Зайчик зашелестел письмами, выбирая на свой вкус те, что должны были повлечь за собой постановку «актуальных» вопросов на газетных страницах.

— «Дорогая редакция! Пишет вам Алексей Юрьевич Кувалдин. Рабочий поэт бурной эпохи преобразований. В моем творчестве прочно сливаются высокая идейность и лирические мотивы. Прошу предоставить страницы газеты моим новым произведениям. Гонорар жду в порядке аванса».

— Что-нибудь стоящее? — спросил Главный.

Не спросить об этом Зернов не мог. Рабочий поэт Кувалдин был порождением нашей редакции. Однажды, когда срочно потребовалось отразить неодолимый рост художественного творчества масс, Б. Поляков, сопя и потея, переписал вирши Кувалдина, довел их до удобоваримости.

«Строим.
Металлом гремим.
Куем.
Ветры века рвут алый стяг.
Строем строгим вперед идем.
Твердый в светлые дали чеканим шаг…»

Ко всему Бэ, на наше несчастье, сопроводил стишата предисловием, в котором высоко оценил «творческий порыв поэта из народа, взолнованно и щедро отдающего голос сердца родной Коммунистической партии, строящей новую жизнь». А к этому добавил слова о том, что Кувалдин — рабочий поэт бурной эпохи преобразований. В его творчестве прочно сливаются высокая идейность и лирические мотивы».
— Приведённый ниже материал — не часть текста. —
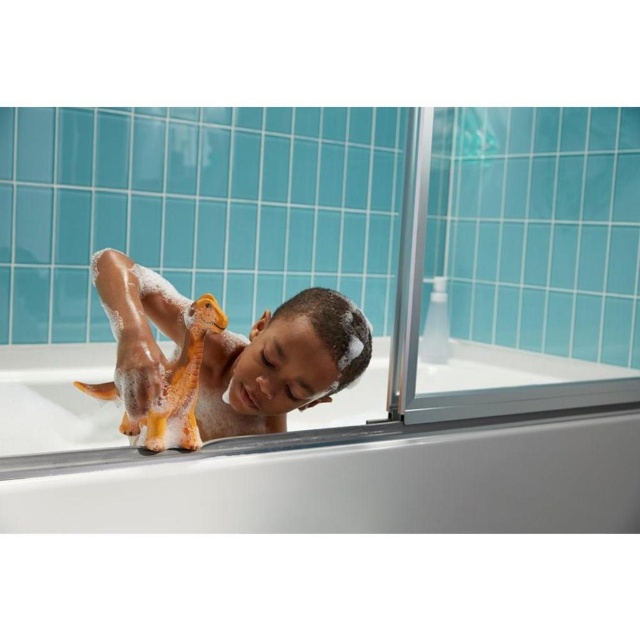 You need to place a new bath toy in the bathroom. The toy is the same size as the orange rubber duck at center. Where can you put it so it fits comfortably without overcrowding the white glossy bathtub at center?

Since the white glossy bathtub at center is bigger than the orange rubber duck at center, you can place the new bath toy next to the orange rubber duck at center in the white glossy bathtub at center. There should be enough space as the bathtub is larger than the existing toy.

You are a drone operator trying to capture a closeup of the orange dinosaur toy in the bathtub. The drone is currently at a point 36.35 inches away from the camera. Can you safely land the drone on the point marked at coordinate point (x=97, y=506) without crashing into the bathtub or other objects?

The distance between the point marked at coordinate point (x=97, y=506) and the camera is 36.35 inches. Since the drone is at that exact distance, it can safely land on the point marked at coordinate point (x=97, y=506) as long as there are no obstructions in its path.

You are a parent trying to locate two points in the bathroom. The first point is at coordinate point (x=216, y=499) and the second is at point (x=266, y=388). From your perspective standing in the bathroom, which point is closer to you?

Point (x=216, y=499) is in front of point (x=266, y=388), so it is closer to you. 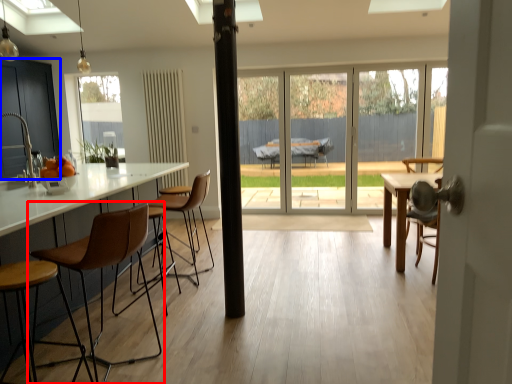 Question: Which of the following is the farthest to the observer, chair (highlighted by a red box) or cabinetry (highlighted by a blue box)?

Choices:
 (A) chair
 (B) cabinetry

Answer: (B) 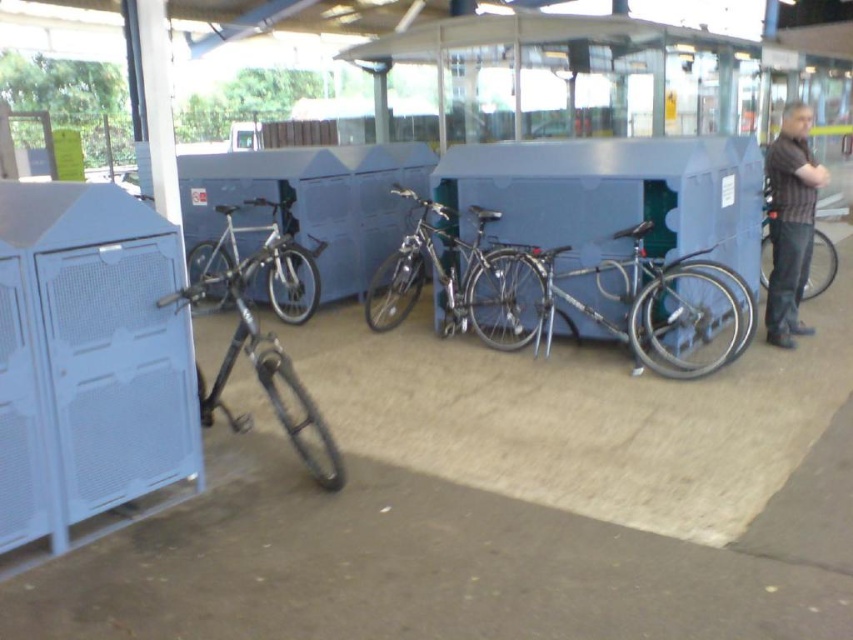 Question: Which object appears closest to the camera in this image?

Choices:
 (A) striped shirt at right
 (B) shiny silver bicycle at center

Answer: (A)

Question: Which of the following is the farthest from the observer?

Choices:
 (A) shiny metallic bicycle at left
 (B) striped shirt at right
 (C) silver metallic bicycle at center
 (D) shiny silver bicycle at center

Answer: (C)

Question: Does shiny metallic bicycle at center appear under shiny metallic bicycle at left?

Choices:
 (A) yes
 (B) no

Answer: (B)

Question: Can you confirm if striped shirt at right is positioned below matte black bicycle at right?

Choices:
 (A) no
 (B) yes

Answer: (A)

Question: Which object appears closest to the camera in this image?

Choices:
 (A) shiny silver bicycle at center
 (B) matte black bicycle at right

Answer: (A)

Question: Can you confirm if shiny metallic bicycle at left is bigger than striped shirt at right?

Choices:
 (A) yes
 (B) no

Answer: (A) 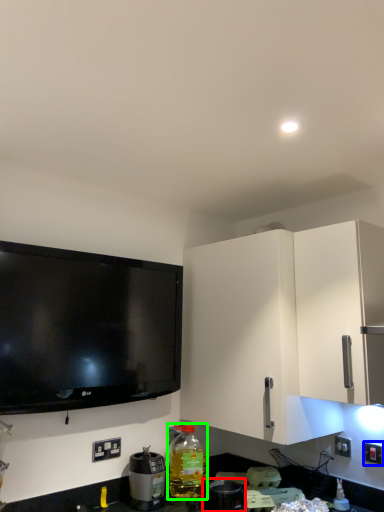 Question: Considering the real-world distances, which object is farthest from appliance (highlighted by a red box)? electric outlet (highlighted by a blue box) or bottle (highlighted by a green box)?

Choices:
 (A) electric outlet
 (B) bottle

Answer: (A) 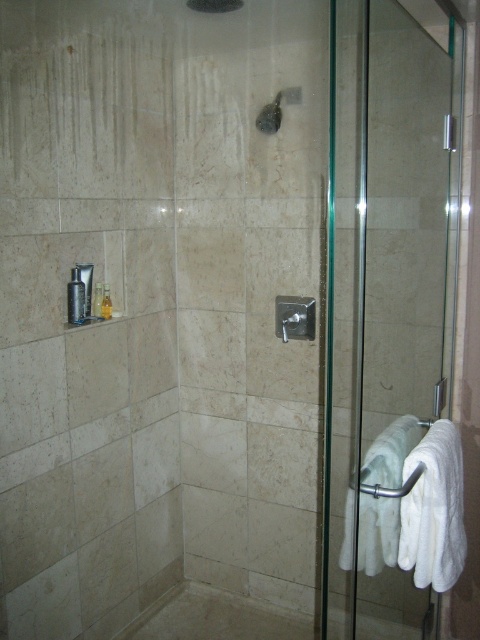 Does transparent glass door at right come in front of beige marble bath at lower center?

Yes, transparent glass door at right is in front of beige marble bath at lower center.

Can you confirm if transparent glass door at right is bigger than beige marble bath at lower center?

Yes.

Which is in front, point (395, 209) or point (147, 627)?

Positioned in front is point (395, 209).

The image size is (480, 640). Find the location of `transparent glass door at right`. transparent glass door at right is located at coordinates (383, 298).

Does transparent glass door at right have a greater height compared to matte black soap dispenser at upper center?

Correct, transparent glass door at right is much taller as matte black soap dispenser at upper center.

Does point (440, 385) come in front of point (266, 115)?

Yes.

Identify the location of transparent glass door at right. (383, 298).

Between point (228, 605) and point (271, 132), which one is positioned in front?

Point (271, 132)

Which is in front, point (308, 637) or point (263, 131)?

Point (263, 131) is more forward.

This screenshot has height=640, width=480. I want to click on beige marble bath at lower center, so click(x=216, y=618). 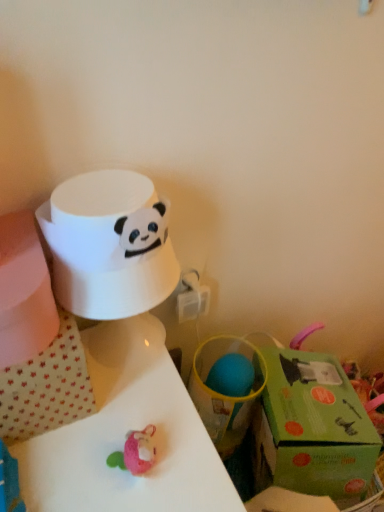 Question: From a real-world perspective, is green cardboard gift box at lower right physically above white glossy table at center?

Choices:
 (A) yes
 (B) no

Answer: (A)

Question: From a real-world perspective, is green cardboard gift box at lower right physically below white glossy table at center?

Choices:
 (A) no
 (B) yes

Answer: (A)

Question: Can you confirm if green cardboard gift box at lower right is shorter than white glossy table at center?

Choices:
 (A) yes
 (B) no

Answer: (A)

Question: From the image's perspective, is green cardboard gift box at lower right below white glossy table at center?

Choices:
 (A) no
 (B) yes

Answer: (A)

Question: Considering the relative sizes of green cardboard gift box at lower right and white glossy table at center in the image provided, is green cardboard gift box at lower right wider than white glossy table at center?

Choices:
 (A) yes
 (B) no

Answer: (B)

Question: Relative to white glossy table at center, is white matte paper towel at upper left in front or behind?

Choices:
 (A) front
 (B) behind

Answer: (B)

Question: In terms of width, does white matte paper towel at upper left look wider or thinner when compared to white glossy table at center?

Choices:
 (A) wide
 (B) thin

Answer: (B)

Question: Considering the positions of white matte paper towel at upper left and white glossy table at center in the image, is white matte paper towel at upper left taller or shorter than white glossy table at center?

Choices:
 (A) short
 (B) tall

Answer: (A)

Question: Would you say white matte paper towel at upper left is to the left or to the right of white glossy table at center in the picture?

Choices:
 (A) right
 (B) left

Answer: (A)

Question: Considering the positions of point (142, 230) and point (269, 441), is point (142, 230) closer or farther from the camera than point (269, 441)?

Choices:
 (A) farther
 (B) closer

Answer: (B)

Question: From a real-world perspective, is white matte paper towel at upper left positioned above or below green cardboard gift box at lower right?

Choices:
 (A) above
 (B) below

Answer: (A)

Question: Considering their positions, is white matte paper towel at upper left located in front of or behind green cardboard gift box at lower right?

Choices:
 (A) behind
 (B) front

Answer: (B)

Question: In terms of height, does white matte paper towel at upper left look taller or shorter compared to green cardboard gift box at lower right?

Choices:
 (A) tall
 (B) short

Answer: (A)

Question: In terms of size, does green cardboard gift box at lower right appear bigger or smaller than white glossy table at center?

Choices:
 (A) small
 (B) big

Answer: (A)

Question: In terms of height, does green cardboard gift box at lower right look taller or shorter compared to white glossy table at center?

Choices:
 (A) short
 (B) tall

Answer: (A) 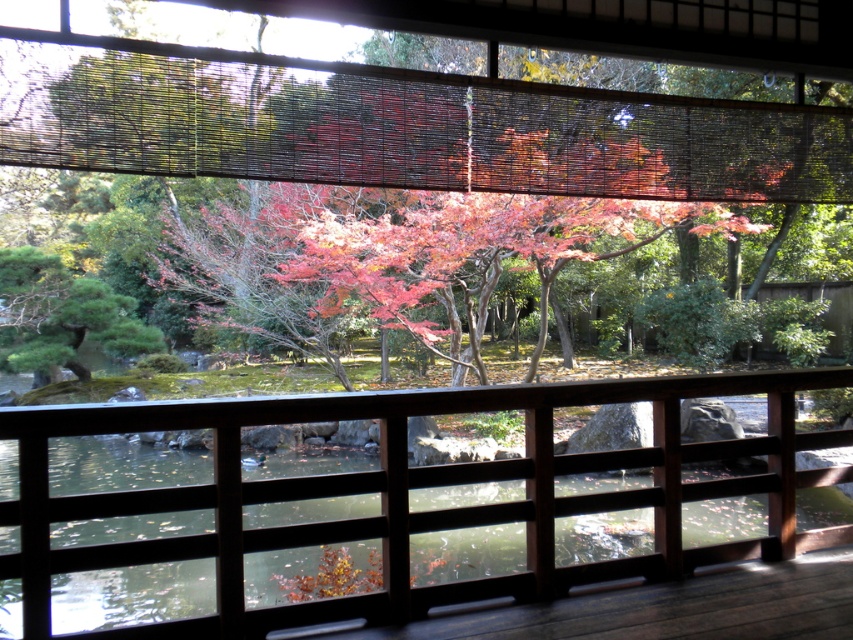 You are standing inside the traditional Japanese building and looking out through the wooden railing. You notice two points marked in the scene. Which point, point (711, 99) or point (314, 410), is closer to you?

Point (711, 99) is closer to you because it is further to the viewer than point (314, 410).

You are standing inside the traditional Japanese building and looking out through the wooden railing. There is a point marked at coordinates (421, 129). What is located at that point?

The point at coordinates (421, 129) marks autumn leaves at center.

You are standing inside the traditional Japanese building and looking through the brown wooden rail at center. You notice the autumn leaves at center in the distance. Can you determine which object appears larger in your view?

The autumn leaves at center appears smaller than the brown wooden rail at center, so the brown wooden rail at center looks larger in your view.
После того, как подборка из двух стихотворений увидела свет, Кувалдин начал осаждать нас своими творениями, предваряя каждую новую порцию стихов сообщением, что он «взолнованно и щедро отдает голос сердца стране, народу и родной Коммунистической партии». Поскольку Бэ доводить до посредственности плохие вирши не собирался, Кувалдин периодически жаловался в вышестоящие органы на невнимание редакции к возросшему напору поэтического творчества масс. И Главный проявлял к письмам поэта особую осторожность.

— Познакомьте нас, — сказал Главный и приготовился слушать.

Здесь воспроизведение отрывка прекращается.